Öte yandan bahsedilmesi gereken bir diğer nokta da psikoterapinin hangi mekanizmalar aracılığıyla iyileşmeyi sağladığıdır. Bununla ilgili aktarılması gereken geniş bir kuram ve teknikler yelpazesi olsa da bunların ekseriyetle insan zihnindeki hızlı (bilinçdışı/örtük) ve yavaş (farkındalık) sistemler arasındaki yaklaşık yarım saniyelik farkın yarattığı çarpıtmaları düzeltmeye ve onları işlevsel olanlarla değiştirmeye odaklandığı söylenebilir. Bilinçli olarak hatırımızda olmayan; ancak asla da unutmadığımız anı, imge ve duygulardan oluşan ilkel sistem örtük bellek ya da bilinçdışı olarak adlandırılır. Hikâyeye, hayale ve bilinçle yönetilen düşünce süreçlerine izin veren yavaş sisteme ise farkındalık denir. Zihinsel ya da fiziksel herhangi bir deneyimin bilinçli olarak farkına varıldığı anda bu deneyim çoktan işlenmiş, ilgili anıları canlandırmış ve kompleks davranış paternlerini başlatmış olur. Dolayısıyla geçmişteki yaşantılarla şekillenen örtük ya da bilinçdışı bir öge farkında olmadan hayat boyu ilişkileri zedeleyebilir ve hayatı algılayışı zehirleyebilir. Bunu en net örnekleyen durum psikoterapiye başvuran insanların “yapmamam gerektiğini/bana uygun olmadığını biliyorum; ancak durduramıyorum” demesidir. Psikoterapi hem farkındalığı içeren yavaş sistemi otomatikleştirerek hızlı sistemle eşzamanlı kullanımı hem de bireylerin kendilerine zarar vermelerine neden olan davranış paternlerinin geçmişten nasıl geldiğine dair bağlantısıyla yeniden hikâye yazma fırsatını sağlayarak hayat üzerindeki kontrol duygusunu yükseltir. Bir başka deyişle bu süreçte terapist ile danışanın zihinsel ve psikolojik bütünlüğü sağlayan yeni hikâyeler yazma süreci danışanın gelecekte yaşayabileceklerine rehberlik edecek yeni şemalar oluşturulması ile sonuçlanır.

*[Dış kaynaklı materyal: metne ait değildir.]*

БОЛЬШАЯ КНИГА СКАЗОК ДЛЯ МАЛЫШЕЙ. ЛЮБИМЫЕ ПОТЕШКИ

Özetle, Rollo May’in “insanın özgürleştirilmesi” olarak tarif ettiği psikoterapinin en net sonuçlarından biri bilmek ile farkındalık arasındaki keskin ayrımda yatmaktadır. Hayat açısından bilmek güneşin doğudan doğduğu bilgisine sahip olmaksa, farkındalık sabah güneşini seven begonyanızı evinizin sabah güneşi alan bölümüne koymanızdır. Psikoterapiye başlayan insanlar hikâyelerinin onlara dayattığı “psikolojik kaderlerini” değiştirme yönündeki en önemli engeli aşarak kendi kalemlerini ellerine alırlar. Bu yolculuğa çıkmak isteyen herkesle kendi seans odasında görüşmek dileğiyle.